Menjelang laga Charlotte Hornets melawan Miami Heat di Spectrum Center, perhatian pecinta NBA tertuju pada dua nama dari tim tuan rumah yang sama-sama mendominasi daftar tembakan tiga angka musim ini. Kon Knueppel dan LaMelo Ball kini berada di dua posisi teratas liga, dengan selisih yang sangat tipis dan persaingan yang masih bisa berubah di pertandingan berikutnya.
Berdasarkan data Sofascore, Knueppel memimpin dengan 273 tembakan tiga angka masuk, sementara Ball membuntuti tepat di belakang dengan 272 tembakan. Pencapaian ini membuat duo belakang Charlotte, yang kerap disebut Buzz Brothers, menjadi pusat pembicaraan karena jarang ada satu tim yang memiliki dua penembak paling produktif sekaligus.
Dominasi Charlotte di garis busur
Data tersebut menempatkan Charlotte dalam sorotan sebagai salah satu tim dengan ancaman perimeter paling berbahaya di liga. Mereka unggul dari deretan penembak elite lain, termasuk Luka Doncic di posisi ketiga dengan 254 tembakan tiga angka masuk, Nickeil Alexander-Walker dengan 251, dan Jamal Murray dengan 245.
Keunggulan Knueppel dan Ball tidak hanya lahir dari akurasi, tetapi juga dari volume tembakan yang tinggi. Dalam basket modern, jumlah percobaan dari luar busur sering menjadi indikator utama seberapa agresif sebuah tim membangun serangan dan memaksa lawan keluar dari zona nyaman.

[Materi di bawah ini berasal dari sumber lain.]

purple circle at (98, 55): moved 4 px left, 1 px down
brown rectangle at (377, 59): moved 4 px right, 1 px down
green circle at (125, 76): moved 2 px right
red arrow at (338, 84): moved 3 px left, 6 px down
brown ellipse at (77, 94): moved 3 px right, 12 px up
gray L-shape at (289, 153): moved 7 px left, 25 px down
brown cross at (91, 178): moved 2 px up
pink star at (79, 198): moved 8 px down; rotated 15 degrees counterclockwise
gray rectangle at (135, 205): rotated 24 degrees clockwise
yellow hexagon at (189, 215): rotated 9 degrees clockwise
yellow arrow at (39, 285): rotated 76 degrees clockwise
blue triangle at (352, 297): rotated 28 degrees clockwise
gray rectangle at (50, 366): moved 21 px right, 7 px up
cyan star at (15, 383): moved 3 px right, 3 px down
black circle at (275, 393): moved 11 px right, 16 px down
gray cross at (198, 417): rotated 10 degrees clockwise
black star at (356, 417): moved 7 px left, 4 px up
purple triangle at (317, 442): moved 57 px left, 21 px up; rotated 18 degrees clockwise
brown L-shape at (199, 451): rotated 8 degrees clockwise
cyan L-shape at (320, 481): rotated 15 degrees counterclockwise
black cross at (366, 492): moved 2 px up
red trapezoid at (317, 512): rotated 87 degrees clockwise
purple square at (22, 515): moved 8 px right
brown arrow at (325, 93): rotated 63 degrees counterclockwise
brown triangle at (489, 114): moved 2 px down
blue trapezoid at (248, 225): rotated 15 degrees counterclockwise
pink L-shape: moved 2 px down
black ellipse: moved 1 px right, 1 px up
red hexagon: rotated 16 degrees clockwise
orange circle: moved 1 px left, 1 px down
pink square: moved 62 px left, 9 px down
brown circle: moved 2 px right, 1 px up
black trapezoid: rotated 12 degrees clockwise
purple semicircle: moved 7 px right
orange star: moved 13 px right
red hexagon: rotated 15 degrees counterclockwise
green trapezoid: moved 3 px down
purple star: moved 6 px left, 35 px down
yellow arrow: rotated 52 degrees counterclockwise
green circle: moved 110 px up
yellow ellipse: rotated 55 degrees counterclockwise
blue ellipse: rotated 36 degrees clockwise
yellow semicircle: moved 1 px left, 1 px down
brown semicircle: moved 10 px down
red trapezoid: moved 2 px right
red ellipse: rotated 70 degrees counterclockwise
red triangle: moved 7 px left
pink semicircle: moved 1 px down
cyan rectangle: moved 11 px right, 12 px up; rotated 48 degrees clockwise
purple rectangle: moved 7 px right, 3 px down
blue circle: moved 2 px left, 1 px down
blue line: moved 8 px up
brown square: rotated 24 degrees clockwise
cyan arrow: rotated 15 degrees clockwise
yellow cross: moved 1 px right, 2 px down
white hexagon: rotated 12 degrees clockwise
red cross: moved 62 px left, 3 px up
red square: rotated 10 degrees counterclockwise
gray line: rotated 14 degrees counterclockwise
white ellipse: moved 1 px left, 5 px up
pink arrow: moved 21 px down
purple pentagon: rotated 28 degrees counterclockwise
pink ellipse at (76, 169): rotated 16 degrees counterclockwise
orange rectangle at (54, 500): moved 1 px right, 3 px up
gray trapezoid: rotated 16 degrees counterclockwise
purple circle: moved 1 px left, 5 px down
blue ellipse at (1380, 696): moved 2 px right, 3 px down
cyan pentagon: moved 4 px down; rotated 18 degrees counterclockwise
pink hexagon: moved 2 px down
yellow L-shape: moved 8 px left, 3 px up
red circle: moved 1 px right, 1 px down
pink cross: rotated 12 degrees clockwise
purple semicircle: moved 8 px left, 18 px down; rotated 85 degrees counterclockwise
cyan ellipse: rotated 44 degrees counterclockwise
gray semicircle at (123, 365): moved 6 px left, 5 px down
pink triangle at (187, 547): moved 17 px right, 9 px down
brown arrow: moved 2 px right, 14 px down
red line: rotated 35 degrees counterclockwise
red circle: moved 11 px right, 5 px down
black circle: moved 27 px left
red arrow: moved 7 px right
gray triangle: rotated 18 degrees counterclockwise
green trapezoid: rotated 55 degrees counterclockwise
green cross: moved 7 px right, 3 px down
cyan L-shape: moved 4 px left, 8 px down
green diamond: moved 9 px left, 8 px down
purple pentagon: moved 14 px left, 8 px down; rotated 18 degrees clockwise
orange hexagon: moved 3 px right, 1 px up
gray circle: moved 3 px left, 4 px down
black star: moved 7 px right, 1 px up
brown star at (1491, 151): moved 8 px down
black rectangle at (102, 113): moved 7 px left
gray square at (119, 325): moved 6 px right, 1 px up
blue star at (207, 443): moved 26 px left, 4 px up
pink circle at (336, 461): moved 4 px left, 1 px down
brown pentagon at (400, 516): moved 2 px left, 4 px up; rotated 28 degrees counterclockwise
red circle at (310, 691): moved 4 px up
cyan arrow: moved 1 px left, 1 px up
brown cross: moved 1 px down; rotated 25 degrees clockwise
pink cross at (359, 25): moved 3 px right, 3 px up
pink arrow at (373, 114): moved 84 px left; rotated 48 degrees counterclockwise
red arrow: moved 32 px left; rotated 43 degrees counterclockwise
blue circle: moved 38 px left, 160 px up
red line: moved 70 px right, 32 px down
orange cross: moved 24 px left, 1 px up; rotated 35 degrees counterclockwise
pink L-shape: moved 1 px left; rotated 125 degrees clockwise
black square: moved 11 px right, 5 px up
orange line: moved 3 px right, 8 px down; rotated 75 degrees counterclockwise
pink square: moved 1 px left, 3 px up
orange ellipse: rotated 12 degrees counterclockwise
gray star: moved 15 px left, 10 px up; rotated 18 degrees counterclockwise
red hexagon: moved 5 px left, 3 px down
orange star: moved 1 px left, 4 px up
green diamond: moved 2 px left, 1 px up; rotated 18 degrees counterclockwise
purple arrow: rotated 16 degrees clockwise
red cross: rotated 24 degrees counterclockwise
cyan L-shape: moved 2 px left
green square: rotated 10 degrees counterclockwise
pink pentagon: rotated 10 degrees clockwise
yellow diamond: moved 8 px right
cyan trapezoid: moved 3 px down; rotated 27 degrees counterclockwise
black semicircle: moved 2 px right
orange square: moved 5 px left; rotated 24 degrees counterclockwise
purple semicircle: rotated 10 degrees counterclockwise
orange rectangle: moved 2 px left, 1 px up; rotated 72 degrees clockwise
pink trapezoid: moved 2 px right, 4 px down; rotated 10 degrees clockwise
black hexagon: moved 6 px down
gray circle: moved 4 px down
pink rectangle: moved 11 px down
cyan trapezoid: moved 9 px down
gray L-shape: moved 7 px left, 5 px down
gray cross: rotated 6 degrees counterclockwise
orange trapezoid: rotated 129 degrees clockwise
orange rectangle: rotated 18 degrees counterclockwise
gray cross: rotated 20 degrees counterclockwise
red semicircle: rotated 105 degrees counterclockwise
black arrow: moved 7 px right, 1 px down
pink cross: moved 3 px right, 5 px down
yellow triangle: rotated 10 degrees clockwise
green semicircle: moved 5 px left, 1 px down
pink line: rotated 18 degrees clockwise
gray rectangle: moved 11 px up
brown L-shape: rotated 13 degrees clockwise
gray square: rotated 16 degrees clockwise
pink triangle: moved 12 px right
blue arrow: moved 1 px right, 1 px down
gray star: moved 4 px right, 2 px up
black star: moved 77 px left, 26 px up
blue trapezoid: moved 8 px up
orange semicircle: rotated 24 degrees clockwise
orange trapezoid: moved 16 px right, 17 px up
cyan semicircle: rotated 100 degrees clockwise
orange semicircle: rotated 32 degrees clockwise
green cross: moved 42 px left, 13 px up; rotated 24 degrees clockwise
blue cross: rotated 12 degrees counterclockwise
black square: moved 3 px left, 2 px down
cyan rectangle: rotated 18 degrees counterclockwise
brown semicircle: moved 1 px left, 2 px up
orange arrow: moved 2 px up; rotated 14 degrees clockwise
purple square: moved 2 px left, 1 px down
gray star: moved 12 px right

Skema permainan yang mendukung produksi tembakan
Laporan Sofascore menyebut keberhasilan duo Charlotte turut didorong oleh penggunaan skema Horns dan transisi cepat. Pola ini membantu tim menciptakan ruang tembak yang bersih, terutama saat pertahanan lawan belum sempat menyusun formasi dengan sempurna.
Berikut faktor yang membantu produktivitas dua pemain Charlotte tersebut:
- Penempatan posisi yang memberi pilihan umpan lebih banyak di area sayap.
- Pergerakan tanpa bola yang membuka ruang tembak dari perimeter.
- Serangan balik cepat yang memanfaatkan pertahanan lawan yang belum lengkap.
- Pola Horns yang memudahkan pencipta peluang menemukan penembak dalam posisi terbuka.
Skema seperti ini juga membuat pertahanan lawan harus terus menyesuaikan diri. Saat satu penembak dijaga ketat, ruang untuk rekan setimnya justru terbuka dan menghasilkan peluang yang sama berbahayanya.
Mengapa rekor tembakan tiga angka penting
Tembakan tiga angka kini menjadi salah satu penentu utama ritme permainan NBA. Tim yang mampu menjaga konsistensi dari luar busur biasanya punya peluang lebih besar untuk mengontrol jalannya pertandingan, terutama saat laga memasuki menit akhir.
Kondisi itu juga terlihat pada Charlotte, yang mendapat keuntungan dari ancaman ganda di posisi guard. Ketika dua pemain belakang sama-sama produktif, lawan sulit memusatkan perhatian pada satu target saja tanpa meninggalkan celah lain di pertahanan.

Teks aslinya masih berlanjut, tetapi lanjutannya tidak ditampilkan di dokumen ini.